On the other hand, there are markings that indicate a piece of jewelry isn’t genuine gold. If you find HGE, GE, or GP on a piece of jewelry, it is gold electroplated. Respectively, they stand for Heavy Gold Electroplated, Gold Electroplated, and Gold Plated. The very outer layer is gold that’s been electrochemically bonded to a base metal. The total amount of gold in pieces marked as such is negligible and not worth processing on a single item basis. If you see an ‘RG’ stamp, it means the jewelry was created with rolled gold. It sounds like a fancy elaborate process to manufacture jewelry, but in essence, it is very similar to gold plated jewelry. Another mark you might see is GF which stands for Gold Filled. Gold filled jewelry is a little more nuanced than the plated jewelry. This specific hallmark will be preceded by a fraction such as 1/10 or 1/20 which details what portion of the total weight of the jewelry is genuine gold. For example, a ring stamped with ‘1/20 14kt GF’ means it is gold filled but 1/20th of the weight is 14k gold. While the gold content of an individual piece of gold filled jewelry is miniscule, it’s significantly greater than gold plated and larger refineries might be open to processing it if enough of it comes in.
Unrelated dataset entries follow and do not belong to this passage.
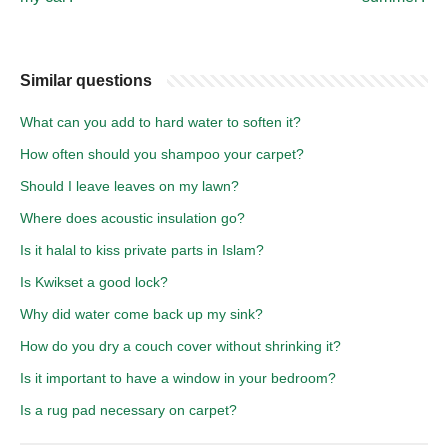
Similar questions
What can you add to hard water to soften it?
How often should you shampoo your carpet?
Should I leave leaves on my lawn?
Where does acoustic insulation go?
Is it halal to kiss private parts in Islam?
Is Kwikset a good lock?
Why did water come back up my sink?
How do you dry a couch cover without shrinking it?
Is it important to have a window in your bedroom?
Is a rug pad necessary on carpet?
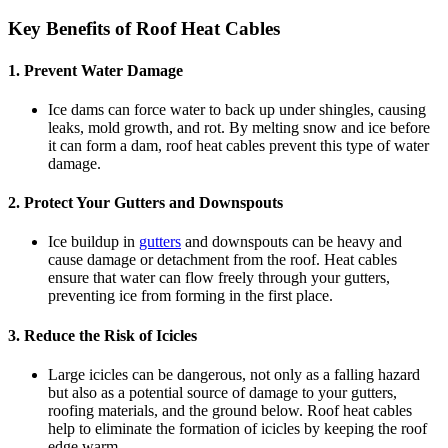
Key Benefits of Roof Heat Cables
1.
Prevent Water Damage
Ice dams can force water to back up under shingles, causing
leaks, mold growth, and rot. By melting snow and ice before
it can form a dam, roof heat cables prevent this type of water
damage.
2.
Protect Your Gutters and Downspouts
Ice buildup in
gutters
and downspouts can be heavy and
cause damage or detachment from the roof. Heat cables
ensure that water can flow freely through your gutters,
preventing ice from forming in the first place.
3.
Reduce the Risk of Icicles
Large icicles can be dangerous, not only as a falling hazard
but also as a potential source of damage to your gutters,
roofing materials, and the ground below. Roof heat cables
help to eliminate the formation of icicles by keeping the roof
edge warm.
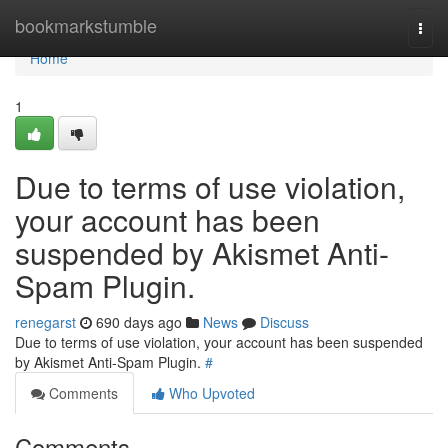
Home
bookmarkstumble
Togg
navi
Home
1
Due to terms of use violation,
your account has been
suspended by Akismet Anti-
Spam Plugin.
renegarst
690 days ago
News
Discuss
Due to terms of use violation, your account has been suspended
by Akismet Anti-Spam Plugin.
#
Comments
Who Upvoted
Comments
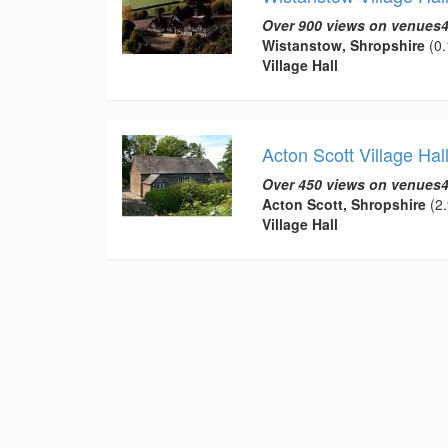
Over 900 views on venues4
Wistanstow, Shropshire
(0.
Village Hall
Acton Scott Village Hal
Over 450 views on venues4
Acton Scott, Shropshire
(2.
Village Hall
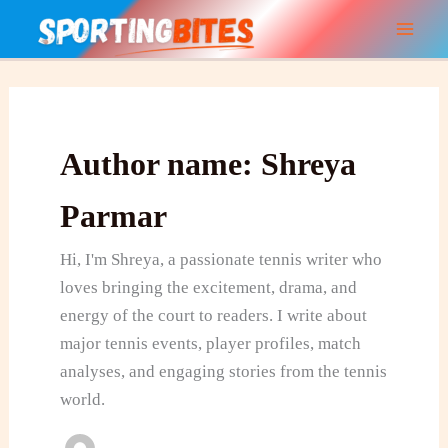
Skip
to
content
Author name: Shreya
Parmar
Hi, I'm Shreya, a passionate tennis writer who
loves bringing the excitement, drama, and
energy of the court to readers. I write about
major tennis events, player profiles, match
analyses, and engaging stories from the tennis
world.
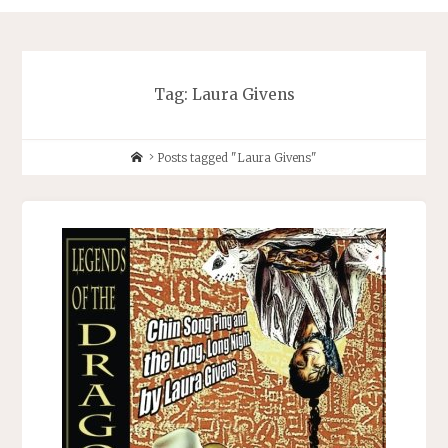
Tag:
Laura Givens
Home
Posts tagged "Laura Givens"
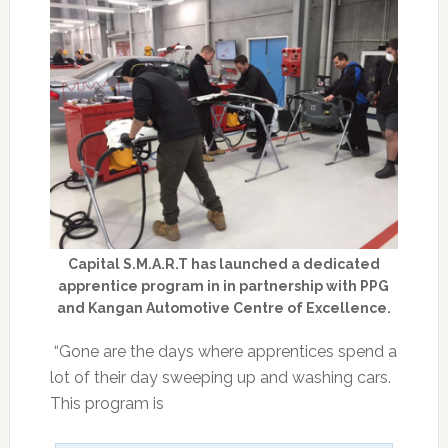
Capital S.M.A.R.T has launched a dedicated
apprentice program in in partnership with PPG
and Kangan Automotive Centre of Excellence.
“Gone are the days where apprentices spend a
lot of their day sweeping up and washing cars.
This program is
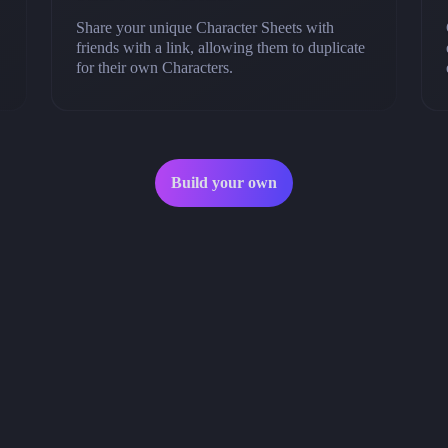
Share your unique Character Sheets with
friends with a link, allowing them to duplicate
for their own Characters.
Build your own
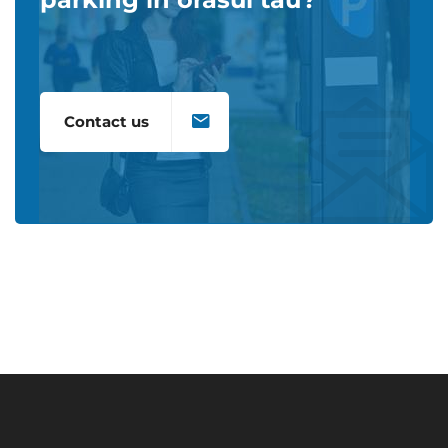
Contact us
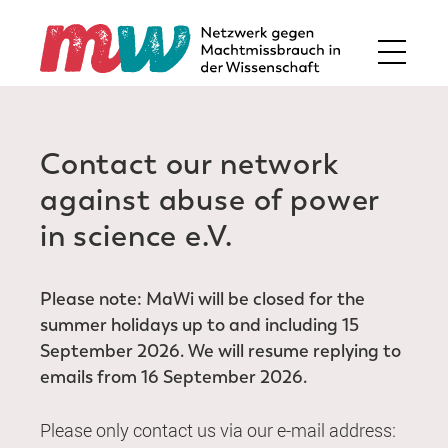
Contact our network
against abuse of power
in science e.V.
Please note: MaWi will be closed for the
summer holidays up to and including 15
September 2026. We will resume replying to
emails from 16 September 2026.
Please only contact us via our e-mail address:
Now onto markings for stuff that isn’t gold at all. The most common stamp you’ll see is probably 925. The 925 mark is used for sterling silver jewelry which is 92.5% pure silver. Sterling silver can also be marked simply with a ‘Sterling’ stamp. For a piece of silver to be sold as Sterling silver, it must be marked with either Sterling or 925. You might see silverware sets marked with ‘Silver’ or ‘Silversmiths’ but there’s no guarantee they’ll be Sterling silver. It is absolutely crucial that if you’re shopping for Sterling silver, you locate and verify the 925 or Sterling marking.
Next up is platinum and platinum jewelry can be marked in several ways. The easiest to distinguish stamps simply read Platinum, Plat, or Pt. Paired with the stamp indicating platinum will be a mark to indicate the purity of the platinum. Most often, you’ll see stamps reading 900 or 950 meaning the piece of jewelry is 90% or 95% pure platinum.
There are quite a few other hallmarks you’ll see on jewelry that aren’t detailed in the previous sections. If it’s some stamped numbers in a piece of diamond jewelry that don’t match up with those previously mentioned, there’s a chance the manufacturer marked the total carat weight on the item. To confirm this, you can consult any receipts that might have come with it or take it to a jeweler to count and measure the diamonds. A task like this is pretty simple so it should only take a few minutes and can be completed while you wait. And finally, there are maker’s marks. These are used to indicate who made the piece of jewelry. These are most often a set of letters but can be incredibly ornate like an eagle and lion standing on either side of the letter R on certain Reed & Barton silverware items. When in doubt, you can always perform a quick internet search to decipher the markings on jewelry and silverware.